*** Opening Records for the task ***
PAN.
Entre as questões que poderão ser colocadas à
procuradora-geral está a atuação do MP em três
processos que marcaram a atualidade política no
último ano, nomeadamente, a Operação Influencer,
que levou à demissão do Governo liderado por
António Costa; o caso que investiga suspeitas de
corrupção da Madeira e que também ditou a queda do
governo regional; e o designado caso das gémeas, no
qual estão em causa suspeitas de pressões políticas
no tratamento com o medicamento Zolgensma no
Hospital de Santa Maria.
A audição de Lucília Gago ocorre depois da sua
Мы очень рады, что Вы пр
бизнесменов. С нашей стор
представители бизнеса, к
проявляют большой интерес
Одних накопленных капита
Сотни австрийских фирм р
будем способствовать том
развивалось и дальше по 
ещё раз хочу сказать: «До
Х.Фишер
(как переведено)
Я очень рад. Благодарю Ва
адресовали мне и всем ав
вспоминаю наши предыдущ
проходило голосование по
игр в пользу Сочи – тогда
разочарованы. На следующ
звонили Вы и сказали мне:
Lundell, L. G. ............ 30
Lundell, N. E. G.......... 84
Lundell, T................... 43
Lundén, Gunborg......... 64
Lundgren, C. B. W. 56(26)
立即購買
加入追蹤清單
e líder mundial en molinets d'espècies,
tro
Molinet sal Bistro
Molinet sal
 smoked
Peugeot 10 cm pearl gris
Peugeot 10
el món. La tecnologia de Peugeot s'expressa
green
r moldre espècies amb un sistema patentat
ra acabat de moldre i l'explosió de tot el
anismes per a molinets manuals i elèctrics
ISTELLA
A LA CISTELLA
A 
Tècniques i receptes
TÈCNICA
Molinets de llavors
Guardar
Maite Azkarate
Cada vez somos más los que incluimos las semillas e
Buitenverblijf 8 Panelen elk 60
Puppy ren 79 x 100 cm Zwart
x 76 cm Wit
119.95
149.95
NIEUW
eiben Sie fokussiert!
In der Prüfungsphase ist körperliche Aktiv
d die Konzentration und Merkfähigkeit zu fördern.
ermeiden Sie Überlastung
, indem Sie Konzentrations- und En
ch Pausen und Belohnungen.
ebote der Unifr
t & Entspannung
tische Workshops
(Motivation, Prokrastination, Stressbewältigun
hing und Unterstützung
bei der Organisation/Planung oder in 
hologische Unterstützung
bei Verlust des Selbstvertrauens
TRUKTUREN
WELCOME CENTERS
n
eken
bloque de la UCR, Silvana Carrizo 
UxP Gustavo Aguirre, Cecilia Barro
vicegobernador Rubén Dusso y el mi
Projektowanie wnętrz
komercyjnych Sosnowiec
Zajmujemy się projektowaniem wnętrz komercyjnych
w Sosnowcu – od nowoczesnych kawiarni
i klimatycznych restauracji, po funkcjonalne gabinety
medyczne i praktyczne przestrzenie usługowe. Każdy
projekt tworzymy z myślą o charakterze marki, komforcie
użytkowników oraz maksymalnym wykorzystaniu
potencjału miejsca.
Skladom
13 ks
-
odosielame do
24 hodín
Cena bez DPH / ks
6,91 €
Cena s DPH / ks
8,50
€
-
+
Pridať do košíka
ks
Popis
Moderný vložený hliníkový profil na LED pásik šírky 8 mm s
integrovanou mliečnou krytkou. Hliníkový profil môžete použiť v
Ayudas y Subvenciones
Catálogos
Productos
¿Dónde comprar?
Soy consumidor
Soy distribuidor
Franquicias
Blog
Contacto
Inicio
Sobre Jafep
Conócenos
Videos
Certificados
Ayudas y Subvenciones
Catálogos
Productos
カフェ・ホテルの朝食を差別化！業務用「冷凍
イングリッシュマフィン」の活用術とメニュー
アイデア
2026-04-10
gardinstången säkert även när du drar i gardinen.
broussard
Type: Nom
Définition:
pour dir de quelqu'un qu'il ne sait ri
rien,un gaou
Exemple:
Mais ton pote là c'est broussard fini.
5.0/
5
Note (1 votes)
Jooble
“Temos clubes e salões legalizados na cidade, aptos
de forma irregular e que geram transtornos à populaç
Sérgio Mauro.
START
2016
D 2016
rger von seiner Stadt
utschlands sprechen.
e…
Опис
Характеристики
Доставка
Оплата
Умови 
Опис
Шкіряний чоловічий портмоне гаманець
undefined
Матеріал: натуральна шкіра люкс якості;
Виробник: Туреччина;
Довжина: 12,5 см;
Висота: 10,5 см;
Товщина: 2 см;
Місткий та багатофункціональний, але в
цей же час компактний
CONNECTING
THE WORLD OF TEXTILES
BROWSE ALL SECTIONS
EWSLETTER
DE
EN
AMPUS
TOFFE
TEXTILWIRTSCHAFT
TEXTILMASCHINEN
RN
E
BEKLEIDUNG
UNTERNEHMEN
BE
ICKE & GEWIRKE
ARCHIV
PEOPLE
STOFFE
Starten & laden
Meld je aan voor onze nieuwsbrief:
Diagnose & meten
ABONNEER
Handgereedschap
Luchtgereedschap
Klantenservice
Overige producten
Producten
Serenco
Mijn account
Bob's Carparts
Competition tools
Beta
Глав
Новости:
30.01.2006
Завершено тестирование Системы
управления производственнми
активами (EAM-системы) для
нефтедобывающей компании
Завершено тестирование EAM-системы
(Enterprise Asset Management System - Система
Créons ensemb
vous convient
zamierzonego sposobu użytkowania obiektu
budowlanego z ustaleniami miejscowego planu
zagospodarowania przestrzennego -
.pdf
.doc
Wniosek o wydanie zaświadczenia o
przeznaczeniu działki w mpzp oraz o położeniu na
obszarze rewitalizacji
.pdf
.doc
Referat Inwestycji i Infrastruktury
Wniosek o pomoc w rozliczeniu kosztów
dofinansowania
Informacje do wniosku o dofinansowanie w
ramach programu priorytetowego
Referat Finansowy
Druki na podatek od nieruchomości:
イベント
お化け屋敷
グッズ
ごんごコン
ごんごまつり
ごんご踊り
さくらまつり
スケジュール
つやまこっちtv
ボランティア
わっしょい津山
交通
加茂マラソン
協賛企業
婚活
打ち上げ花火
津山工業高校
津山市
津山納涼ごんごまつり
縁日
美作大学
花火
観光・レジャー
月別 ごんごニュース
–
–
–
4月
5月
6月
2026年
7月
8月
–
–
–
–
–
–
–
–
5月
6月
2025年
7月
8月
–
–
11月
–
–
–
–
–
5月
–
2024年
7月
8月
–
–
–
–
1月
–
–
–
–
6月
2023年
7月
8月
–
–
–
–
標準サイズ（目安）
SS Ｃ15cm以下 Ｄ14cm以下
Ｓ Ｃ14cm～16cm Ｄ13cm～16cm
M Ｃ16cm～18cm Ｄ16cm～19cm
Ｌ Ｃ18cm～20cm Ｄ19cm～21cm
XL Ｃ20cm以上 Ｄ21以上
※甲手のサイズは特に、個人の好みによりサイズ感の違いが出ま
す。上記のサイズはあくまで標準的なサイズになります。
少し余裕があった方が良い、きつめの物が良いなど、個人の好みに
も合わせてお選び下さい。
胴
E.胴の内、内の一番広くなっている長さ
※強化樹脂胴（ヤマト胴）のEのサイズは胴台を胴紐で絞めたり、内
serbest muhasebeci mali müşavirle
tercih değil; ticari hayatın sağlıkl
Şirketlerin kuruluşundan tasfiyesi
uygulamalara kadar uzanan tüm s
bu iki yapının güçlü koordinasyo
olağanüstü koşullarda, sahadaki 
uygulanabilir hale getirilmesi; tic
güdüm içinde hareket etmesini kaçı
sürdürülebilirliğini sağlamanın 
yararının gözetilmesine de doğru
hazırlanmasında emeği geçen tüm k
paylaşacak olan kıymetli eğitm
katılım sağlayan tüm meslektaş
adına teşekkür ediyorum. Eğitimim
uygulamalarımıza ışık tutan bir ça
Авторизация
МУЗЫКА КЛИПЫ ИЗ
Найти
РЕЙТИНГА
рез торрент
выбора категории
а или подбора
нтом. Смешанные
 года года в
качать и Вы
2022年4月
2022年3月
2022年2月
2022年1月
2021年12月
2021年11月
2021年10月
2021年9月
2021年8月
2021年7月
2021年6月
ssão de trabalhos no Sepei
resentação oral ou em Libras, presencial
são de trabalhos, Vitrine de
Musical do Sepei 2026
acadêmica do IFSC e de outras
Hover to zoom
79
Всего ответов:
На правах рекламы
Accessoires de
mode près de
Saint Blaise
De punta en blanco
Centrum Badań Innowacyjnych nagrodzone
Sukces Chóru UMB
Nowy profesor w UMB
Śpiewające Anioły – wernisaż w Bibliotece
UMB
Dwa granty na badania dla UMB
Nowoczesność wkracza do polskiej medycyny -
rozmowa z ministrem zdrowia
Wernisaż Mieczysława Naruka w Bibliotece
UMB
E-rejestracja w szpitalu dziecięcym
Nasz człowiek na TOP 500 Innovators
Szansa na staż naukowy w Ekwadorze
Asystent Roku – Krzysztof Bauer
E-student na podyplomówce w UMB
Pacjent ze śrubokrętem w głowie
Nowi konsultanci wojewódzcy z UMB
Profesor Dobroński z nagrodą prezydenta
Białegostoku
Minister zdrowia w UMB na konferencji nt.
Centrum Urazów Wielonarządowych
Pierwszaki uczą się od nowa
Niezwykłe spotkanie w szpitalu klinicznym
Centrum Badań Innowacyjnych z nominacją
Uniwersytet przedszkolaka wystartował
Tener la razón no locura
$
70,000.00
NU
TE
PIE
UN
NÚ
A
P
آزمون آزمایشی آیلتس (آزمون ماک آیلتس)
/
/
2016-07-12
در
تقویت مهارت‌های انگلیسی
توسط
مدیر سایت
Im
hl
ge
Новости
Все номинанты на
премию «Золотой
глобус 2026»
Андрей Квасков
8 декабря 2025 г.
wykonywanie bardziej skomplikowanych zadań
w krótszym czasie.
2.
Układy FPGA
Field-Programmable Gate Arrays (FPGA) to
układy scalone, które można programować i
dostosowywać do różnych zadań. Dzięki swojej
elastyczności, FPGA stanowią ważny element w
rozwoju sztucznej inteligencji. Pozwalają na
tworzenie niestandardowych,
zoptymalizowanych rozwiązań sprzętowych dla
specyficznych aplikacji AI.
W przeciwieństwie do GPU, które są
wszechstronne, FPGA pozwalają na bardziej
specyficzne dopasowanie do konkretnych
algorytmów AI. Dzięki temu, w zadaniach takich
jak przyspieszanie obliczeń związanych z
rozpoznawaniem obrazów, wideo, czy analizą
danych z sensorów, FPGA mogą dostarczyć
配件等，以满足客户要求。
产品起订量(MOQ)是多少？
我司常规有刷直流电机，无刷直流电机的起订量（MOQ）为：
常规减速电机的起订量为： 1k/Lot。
*** Closing Records for the task ***
Work order: Note each line of the entries that has "Centrum" in it, and copy those lines.

Response area:
Centrum Badań Innowacyjnych nagrodzone
Centrum Urazów Wielonarządowych
Centrum Badań Innowacyjnych z nominacją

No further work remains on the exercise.